§ YOUR INSTRUCTIONS:
Only the number is wanted: count the lines in the data with "nasıl" in them.
=== Section Start ===
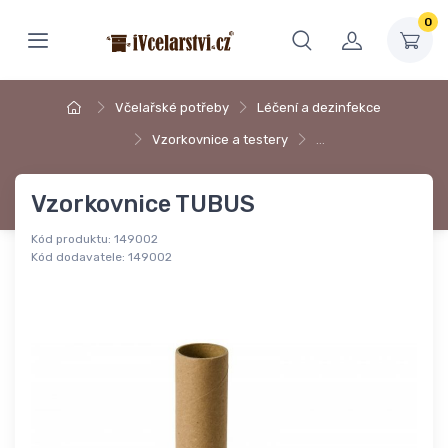
0
Včelařské potřeby
Léčení a dezinfekce
Vzorkovnice a testery
…
Vzorkovnice TUBUS
Kód produktu:
149002
Kód dodavatele:
149002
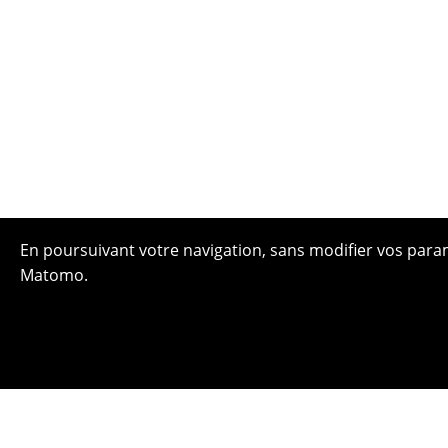
En poursuivant votre navigation, sans modifier vos paramè
Matomo.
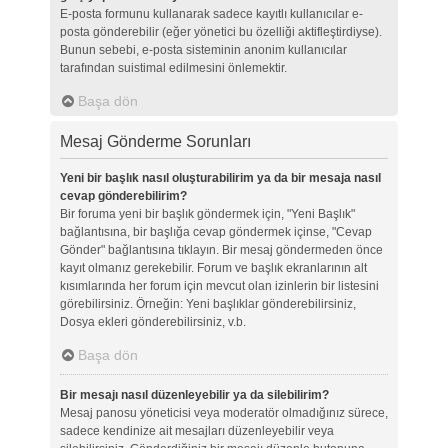
E-posta formunu kullanarak sadece kayıtlı kullanıcılar e-
posta gönderebilir (eğer yönetici bu özelliği aktifleştirdiyse).
Bunun sebebi, e-posta sisteminin anonim kullanıcılar
tarafından suistimal edilmesini önlemektir.
Başa dön
Mesaj Gönderme Sorunları
Yeni bir başlık nasıl oluşturabilirim ya da bir mesaja nasıl
cevap gönderebilirim?
Bir foruma yeni bir başlık göndermek için, "Yeni Başlık"
bağlantısına, bir başlığa cevap göndermek içinse, "Cevap
Gönder" bağlantısına tıklayın. Bir mesaj göndermeden önce
kayıt olmanız gerekebilir. Forum ve başlık ekranlarının alt
kısımlarında her forum için mevcut olan izinlerin bir listesini
görebilirsiniz. Örneğin: Yeni başlıklar gönderebilirsiniz,
Dosya ekleri gönderebilirsiniz, v.b.
Başa dön
Bir mesajı nasıl düzenleyebilir ya da silebilirim?
Mesaj panosu yöneticisi veya moderatör olmadığınız sürece,
sadece kendinize ait mesajları düzenleyebilir veya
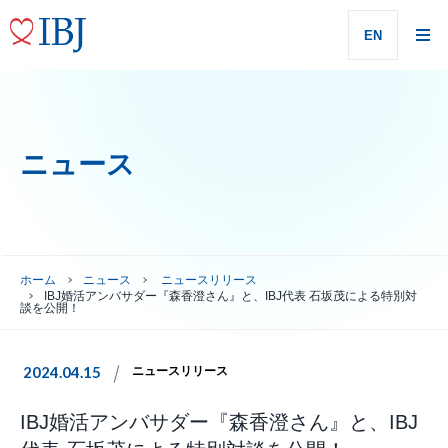
EN
ニュース
ホーム
ニュース
ニュースリリース
IBJ婚活アンバサダー『森香澄さん』と、IBJ代表 石坂茂による特別対
談を公開！
2024.04.15
ニュースリリース
IBJ婚活アンバサダー『森香澄さん』と、IBJ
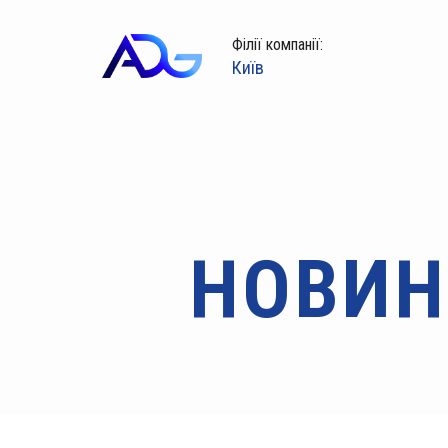
Філії компанії:
Київ
НОВИН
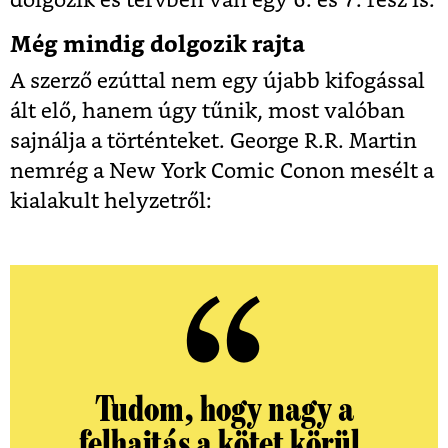
dolgozik és tervben van egy 6. és 7. rész is.
Még mindig dolgozik rajta
A szerző ezúttal nem egy újabb kifogással
ált elő, hanem úgy tűnik, most valóban
sajnálja a történteket. George R.R. Martin
nemrég a New York Comic Conon mesélt a
kialakult helyzetről:
Tudom, hogy nagy a
felhajtás a kötet körül,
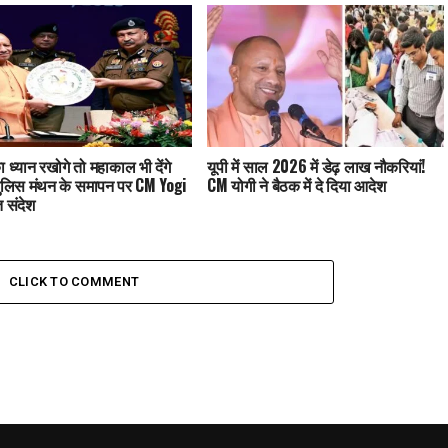
 ध्यान रखोगे तो महाकाल भी देंगे
यूपी में साल 2026 में डेढ़ लाख नौकरियां!
पुलिस मंथन के समापन पर CM Yogi
CM योगी ने बैठक में दे दिया आदेश
 संदेश
CLICK TO COMMENT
=== Section End ===
§ YOUR RESPONSE:
2